A Constraint Satisfaction Problem (CSP) solver library written in Rust.
The new implementation follows the design and implementation of Copper v0.1.0.
The library is currently in active development. Features and APIs may change as we refine the implementation and add new functionality.
Supported types:
- Int, Float, Mixed
This library provides efficient algorithms and data structures for solving constraint satisfaction problems. CSPs are mathematical problems defined as a set of objects whose state must satisfy a number of constraints or limitations.
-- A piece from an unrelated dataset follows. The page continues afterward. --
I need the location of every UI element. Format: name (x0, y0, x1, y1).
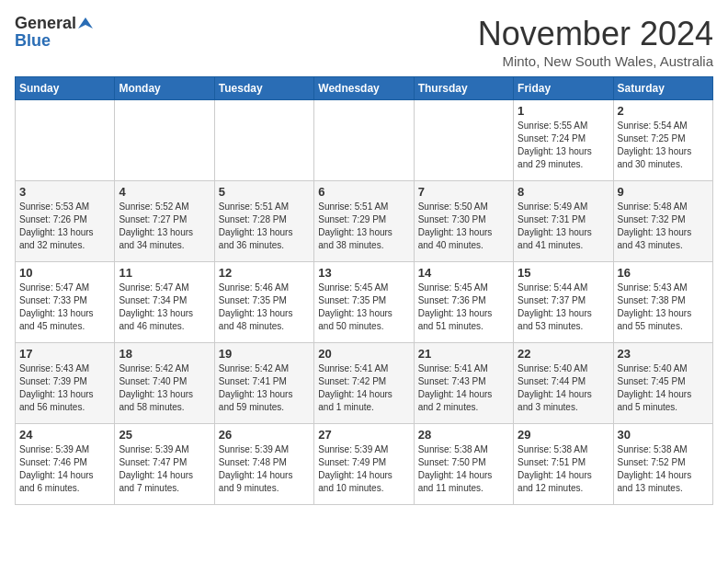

Add this to your Cargo.toml
:
[dependencies]
cspsolver = "0.3.5"
cargo run --example pc_builder
cargo run --example resource_allocation
cargo run --example portfolio_optimization
use cspsolver::prelude::*;
fn main() {
// constraint: v0(int) * 1.5 < 5.0
// solving for maximum v0
let mut m = Model::default();
let v0 = m.new_var_int(1, 3);
println!("v0 domain: [1, 3]");
m.less_than(v0.times_pos(float(1.5)), float(5.0));
let solution = m.maximize(v0).unwrap();
let x = match solution[v0] {
Val::ValI(int_val) => int_val,
_ => panic!("Expected integer value"),
};
assert!(x == 3);
println!("Found optimal value: {}", x);
}
This project is licensed under the MIT License - see the LICENSE file for details.